*** Supplied information Section Begins ***

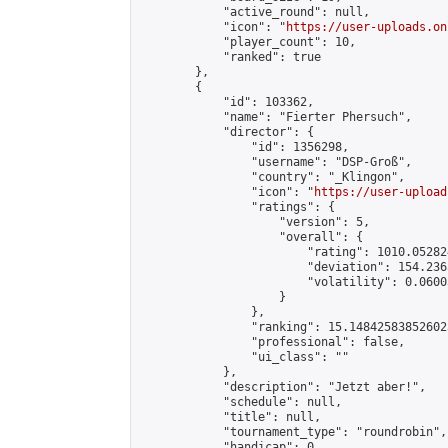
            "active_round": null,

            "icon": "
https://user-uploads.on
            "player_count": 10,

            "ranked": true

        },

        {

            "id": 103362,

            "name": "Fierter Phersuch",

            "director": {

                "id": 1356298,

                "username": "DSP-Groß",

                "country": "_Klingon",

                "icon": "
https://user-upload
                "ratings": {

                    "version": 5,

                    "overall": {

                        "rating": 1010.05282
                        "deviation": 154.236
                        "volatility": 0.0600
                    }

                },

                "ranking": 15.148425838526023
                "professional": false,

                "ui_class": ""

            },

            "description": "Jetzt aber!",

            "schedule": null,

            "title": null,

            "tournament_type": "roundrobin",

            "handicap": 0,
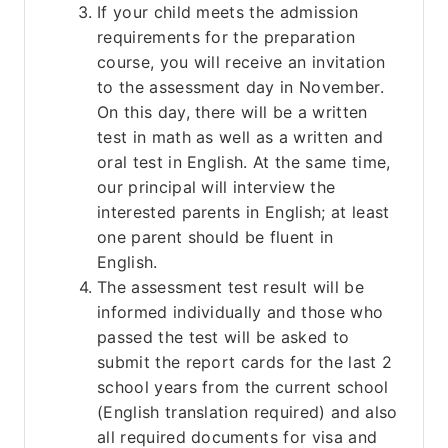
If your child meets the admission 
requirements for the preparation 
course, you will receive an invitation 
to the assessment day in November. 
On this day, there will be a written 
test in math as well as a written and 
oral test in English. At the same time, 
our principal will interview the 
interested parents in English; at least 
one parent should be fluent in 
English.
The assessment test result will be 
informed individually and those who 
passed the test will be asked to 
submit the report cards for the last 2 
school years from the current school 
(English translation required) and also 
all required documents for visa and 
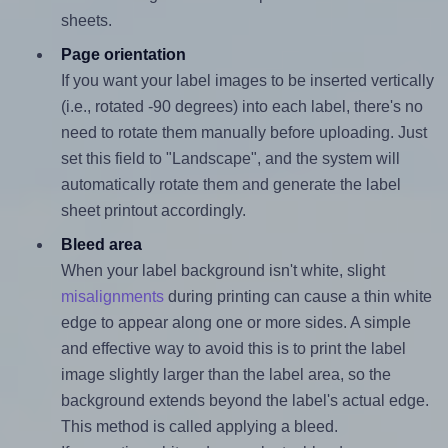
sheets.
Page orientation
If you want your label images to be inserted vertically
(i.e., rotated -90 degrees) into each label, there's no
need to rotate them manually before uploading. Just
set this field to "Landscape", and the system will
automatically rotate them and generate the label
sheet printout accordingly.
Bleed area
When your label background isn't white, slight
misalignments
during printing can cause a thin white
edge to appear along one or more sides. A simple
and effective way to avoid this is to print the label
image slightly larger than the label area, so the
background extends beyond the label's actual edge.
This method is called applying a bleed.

*** Supplied information Section Ends ***

#### Your task:
For each line above that contains the word "assessment", give the line as it is written.

#### Exercise answer:
to the assessment day in November. 
The assessment test result will be 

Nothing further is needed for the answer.